### WHAT IS NEEDED
Before copying, find the line below that contains "Argentina y miembro"; then return it and all later lines exactly, up to and including the final line, with no pictures.

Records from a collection
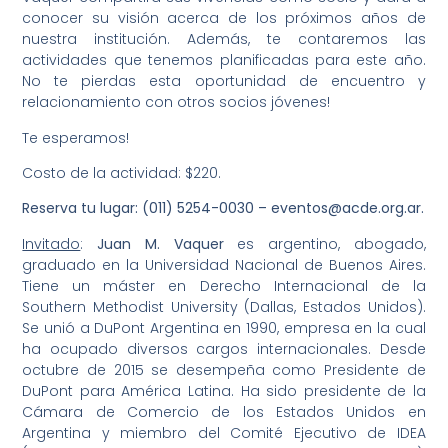
conocer su visión acerca de los próximos años de
nuestra institución. Además, te contaremos las
actividades que tenemos planificadas para este año.
No te pierdas esta oportunidad de encuentro y
relacionamiento con otros socios jóvenes!
Te esperamos!
Costo de la actividad: $220.
Reserva tu lugar: (011) 5254-0030 – eventos@acde.org.ar.
Invitado
:
Juan M. Vaquer
es argentino, abogado,
graduado en la Universidad Nacional de Buenos Aires.
Tiene un máster en Derecho Internacional de la
Southern Methodist University (Dallas, Estados Unidos).
Se unió a DuPont Argentina en 1990, empresa en la cual
ha ocupado diversos cargos internacionales. Desde
octubre de 2015 se desempeña como Presidente de
DuPont para América Latina. Ha sido presidente de la
Cámara de Comercio de los Estados Unidos en
Argentina y miembro del Comité Ejecutivo de IDEA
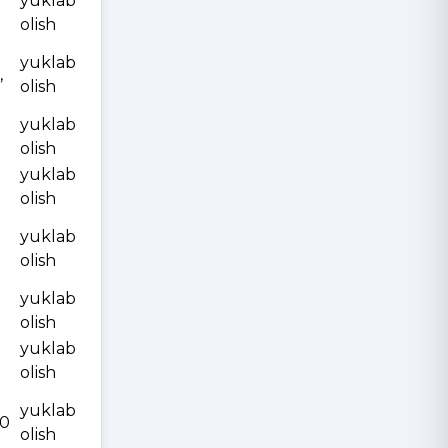
yuklab
olish
yuklab
,
olish
yuklab
olish
yuklab
olish
yuklab
olish
yuklab
olish
yuklab
olish
yuklab
10
olish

### TASK RESULT
Argentina y miembro del Comité Ejecutivo de IDEA
yuklab
olish
yuklab
,
olish
yuklab
olish
yuklab
olish
yuklab
olish
yuklab
olish
yuklab
olish
yuklab
10
olish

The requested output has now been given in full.